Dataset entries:
■ ■ ■ ■

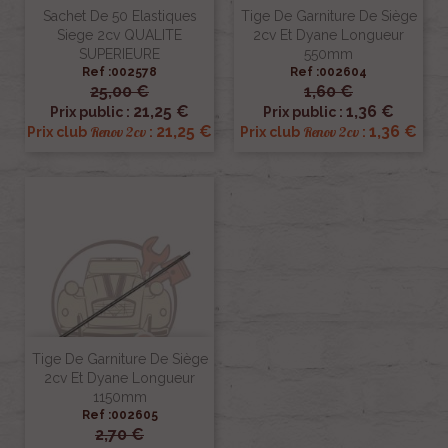
Sachet De 50 Elastiques
Tige De Garniture De Siège
Siege 2cv QUALITE
2cv Et Dyane Longueur
SUPERIEURE
550mm
Ref :002578
Ref :002604
25,00 €
1,60 €
21,25 €
1,36 €
Prix public :
Prix public :
21,25 €
1,36 €
Renov 2cv
Renov 2cv
Prix club
:
Prix club
:
Tige De Garniture De Siège
2cv Et Dyane Longueur
1150mm
Ref :002605
2,70 €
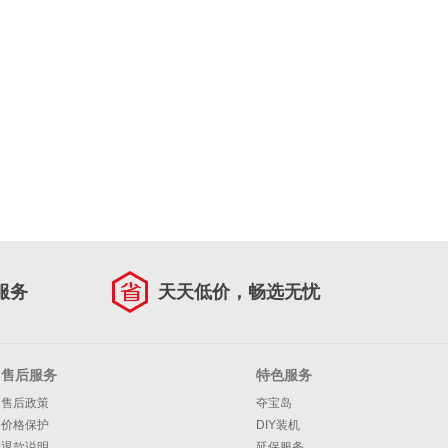
服务
天天低价，畅选无忧
售后服务
特色服务
售后政策
夺宝岛
价格保护
DIY装机
退款说明
延保服务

■ ■ ■ ■

— TASK GOAL —
Extract, verbatim and alone, the lines from the line that contains "Ref :002604" to the last line of the records, inclusive; drop any picture.

— EXPECTED ANSWER —
Ref :002604
25,00 €
1,60 €
21,25 €
1,36 €
Prix public :
Prix public :
21,25 €
1,36 €
Renov 2cv
Renov 2cv
Prix club
:
Prix club
:
Tige De Garniture De Siège
2cv Et Dyane Longueur
1150mm
Ref :002605
2,70 €
服务
天天低价，畅选无忧
售后服务
特色服务
售后政策
夺宝岛
价格保护
DIY装机
退款说明
延保服务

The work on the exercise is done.